Isabel pensava em quão interessante a sua vida se tornara. Vive­ra a uma velocidade assustadora, conhecendo pessoas tão dife­rentes das que encontraria em Portugal se lá tivesse ficado. Per­cebera que as cidades e os países não obedeciam inteiramente à padronização que os meios de comunicação, à distância, im­primiam em tudo e todos. Vistos de perto, uns eram mais iguais entre si do que outros, mas a singularidade de cada um continu­ava bem evidente apesar de sujeita à massificação internacional. Pensara tanto nas semelhanças e nas razões das diferenças. En­tusiasmava-se sobretudo com a diversidade cultural que coabita­va no mesmo espaço. Surpreendia-se com a facilidade com que se adaptou a Jacarta. É certo que só tinha encontrado pessoas magníficas que a ajudaram sem recearem invadirem a sua priva­cidade e ignorando o cuidado que a civilização do politicamente correto impunha.

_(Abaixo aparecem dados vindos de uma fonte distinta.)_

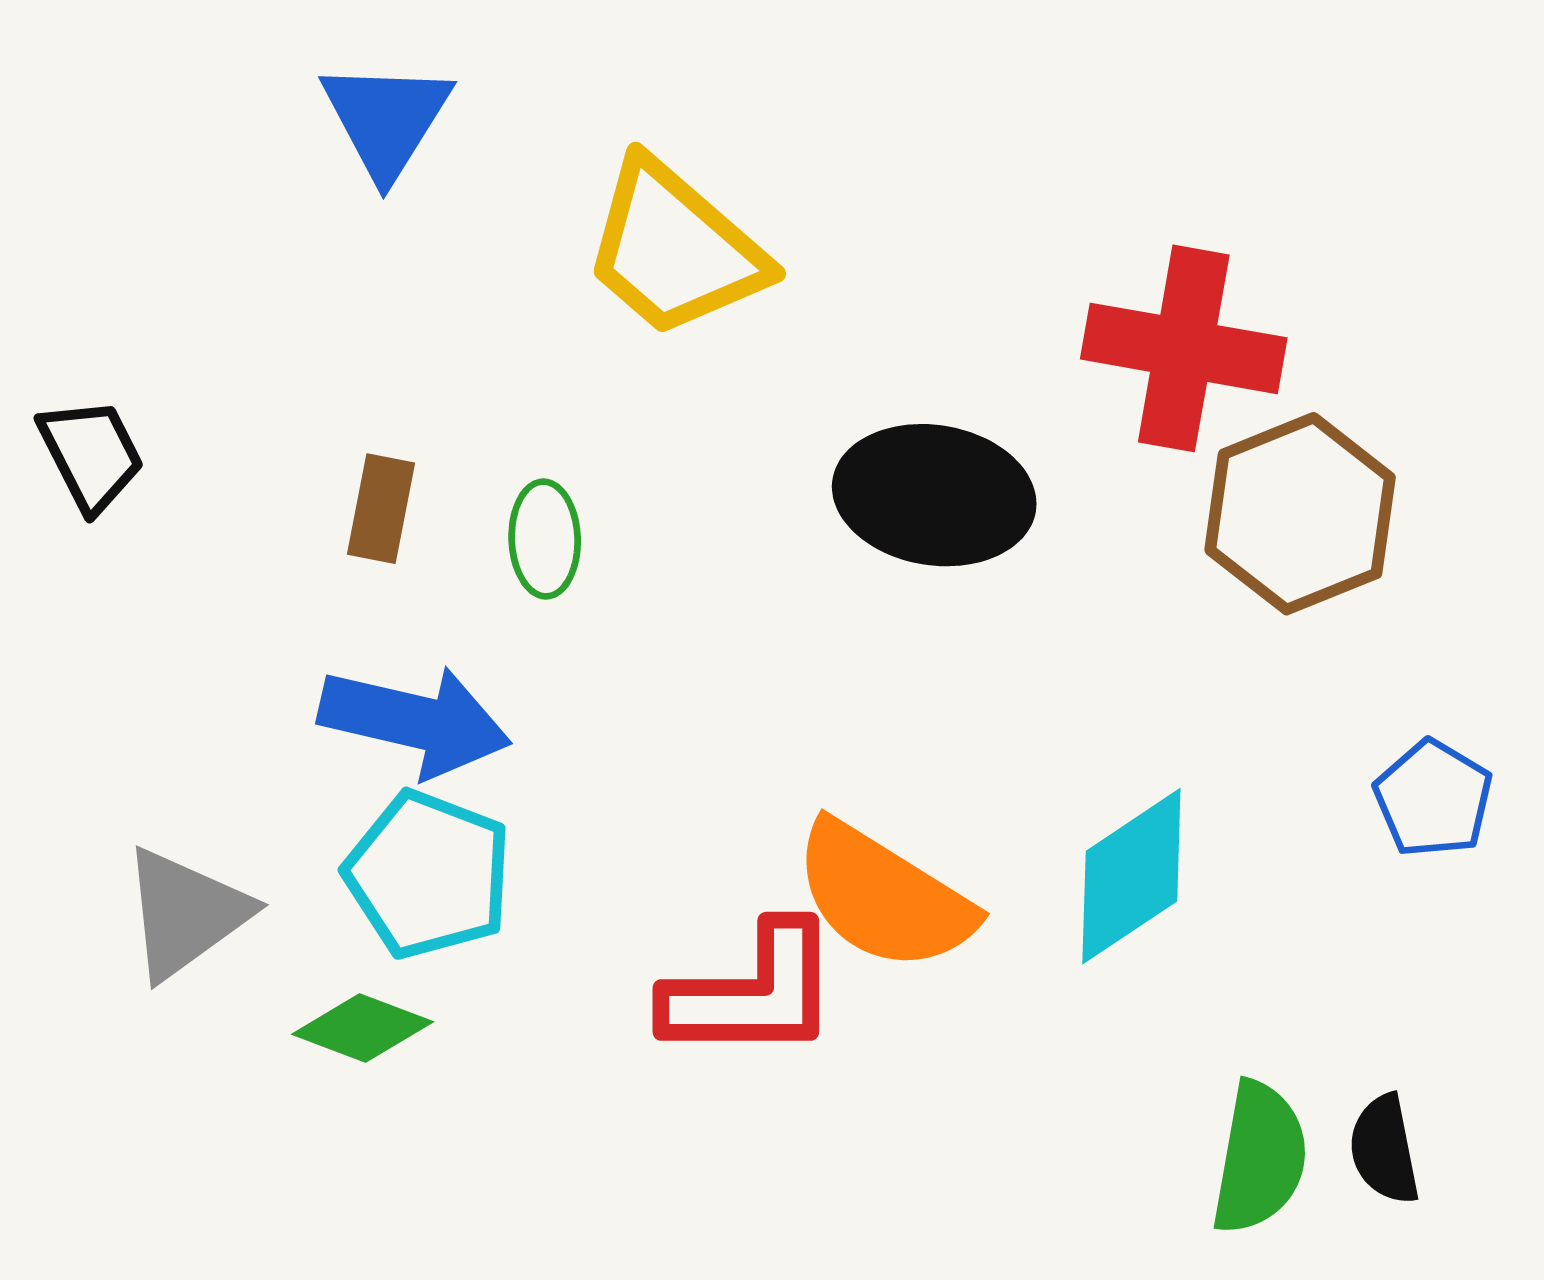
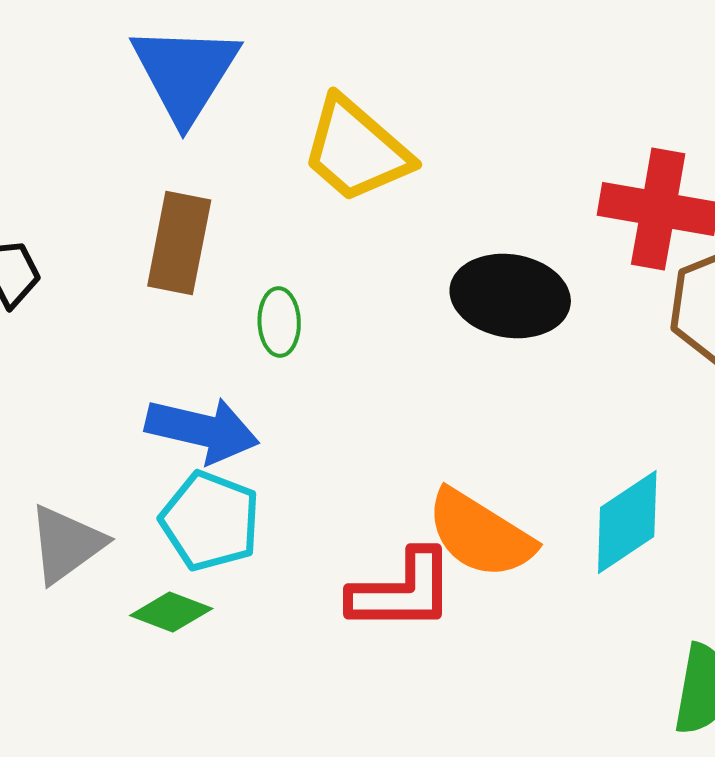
blue triangle: (386, 119) -> (185, 73), size x1.4
brown rectangle: (381, 509) -> (179, 243), moved, size x1.6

Auxiliaram-na porque tinham o sentido de bem acolher e a curiosidade de a conhecerem, sabendo que ela es­tava de passagem. No Reino Unido, a adaptação tinha sido mais gradual para ambas as partes: ela e quem a acolhia ainda tinham a noção da distância curta entre os dois países. Não havia urgên­cia de correrem uns para os outros porque, todos acreditavam que se iriam encontrar várias vezes ao longo das suas vidas. Nos EUA, país de passagem para o mundo, havia pressa em estabe­lecer ligações, efémeras com certeza, mas que deviam aprovei­tar enquanto duravam.